Кто погасил свет?
Шрифт:
Каковы же были отношения мои с моими тюремщиками? Я мог на выбор применить одну тактику из двух. Либо мне надо было, демонстрируя гордый дух и несгибаемый характер, бунтовать, дерзить и, создавая родителям невыносимые условия проживания, тешить свое мстительное чувство. Либо, приняв позу жертвы и безвинного страдальца, превратиться для них в ходячий (а лучше лежачий) укор совести. Я выбрал вторую тактику: во-первых, это стоило меньше усилий, а во-вторых, я неплохо знал своих родителей.

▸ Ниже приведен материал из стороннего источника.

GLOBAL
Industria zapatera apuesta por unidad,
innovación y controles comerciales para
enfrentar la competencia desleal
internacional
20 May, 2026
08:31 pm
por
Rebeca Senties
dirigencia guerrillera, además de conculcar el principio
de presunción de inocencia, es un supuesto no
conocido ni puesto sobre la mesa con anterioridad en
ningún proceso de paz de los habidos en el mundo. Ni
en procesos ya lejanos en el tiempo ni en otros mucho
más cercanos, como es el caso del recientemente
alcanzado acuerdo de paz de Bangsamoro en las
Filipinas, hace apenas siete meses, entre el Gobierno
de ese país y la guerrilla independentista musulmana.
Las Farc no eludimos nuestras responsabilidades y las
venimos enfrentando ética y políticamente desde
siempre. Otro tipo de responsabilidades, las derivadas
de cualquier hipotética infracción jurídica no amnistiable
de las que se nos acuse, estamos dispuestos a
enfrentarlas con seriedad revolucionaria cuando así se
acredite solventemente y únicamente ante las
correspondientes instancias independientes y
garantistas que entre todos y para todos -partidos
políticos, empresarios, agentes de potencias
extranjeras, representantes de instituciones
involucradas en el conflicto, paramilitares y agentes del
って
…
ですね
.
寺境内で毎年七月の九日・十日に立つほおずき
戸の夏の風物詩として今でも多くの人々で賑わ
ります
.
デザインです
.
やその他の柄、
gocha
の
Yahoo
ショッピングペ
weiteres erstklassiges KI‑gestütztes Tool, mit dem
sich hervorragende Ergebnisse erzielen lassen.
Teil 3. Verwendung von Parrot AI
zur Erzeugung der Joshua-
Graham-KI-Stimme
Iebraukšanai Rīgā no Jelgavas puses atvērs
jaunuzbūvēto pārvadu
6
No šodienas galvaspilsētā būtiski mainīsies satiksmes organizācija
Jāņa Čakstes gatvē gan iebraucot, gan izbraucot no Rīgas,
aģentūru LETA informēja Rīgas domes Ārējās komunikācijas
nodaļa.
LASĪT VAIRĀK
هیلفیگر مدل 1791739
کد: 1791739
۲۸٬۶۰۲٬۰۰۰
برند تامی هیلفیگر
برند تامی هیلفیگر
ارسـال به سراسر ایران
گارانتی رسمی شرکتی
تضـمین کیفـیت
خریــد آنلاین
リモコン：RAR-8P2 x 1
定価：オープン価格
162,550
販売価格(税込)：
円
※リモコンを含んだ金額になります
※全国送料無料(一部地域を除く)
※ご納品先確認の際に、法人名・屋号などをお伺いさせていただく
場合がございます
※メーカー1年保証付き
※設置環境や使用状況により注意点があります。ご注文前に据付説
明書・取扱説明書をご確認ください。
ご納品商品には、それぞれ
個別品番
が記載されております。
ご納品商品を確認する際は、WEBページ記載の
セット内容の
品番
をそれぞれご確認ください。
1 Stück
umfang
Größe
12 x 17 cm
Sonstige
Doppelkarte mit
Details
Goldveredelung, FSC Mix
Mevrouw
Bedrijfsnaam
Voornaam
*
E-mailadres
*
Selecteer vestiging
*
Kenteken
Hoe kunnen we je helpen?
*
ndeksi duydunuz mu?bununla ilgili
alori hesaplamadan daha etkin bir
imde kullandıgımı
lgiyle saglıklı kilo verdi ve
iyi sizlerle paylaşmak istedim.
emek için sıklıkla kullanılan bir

И действительно, на исходе четвертого дня мамино сердце дрогнуло. За ужином, во время которого я по принятому обыкновению демонстрировал скорбь и отсутствие аппетита, мама заметила, обращаясь к отцу:
– Что-то
– Ты находишь? – отец взглянул на меня и продолжил есть.
– Да. Вот и кушает плохо.
Отец ничего не ответил, и мама продолжила. По ее мнению, моя бледность и отсутствие аппетита происходили оттого, что я давно не бывал на воздухе (это было верно, но лишь отчасти). Отец, поняв, куда она клонит, нахмурился и напомнил маме, что я наказан. «Я не позволю ему шляться!» – так он сказал. Но мама возразила ему, что для того, чтобы дышать воздухом, не обязательно шляться, а можно, скажем, совершить лыжную прогулку. «Это, – сказала она, – будет не шляние, а физкультурное мероприятие». Я затаился, не мешая им дискутировать, но сердце мое пело. Я уже заранее знал, что мама убедит отца, – и так оно и вышло. Мне разрешили пойти в лес на лыжах.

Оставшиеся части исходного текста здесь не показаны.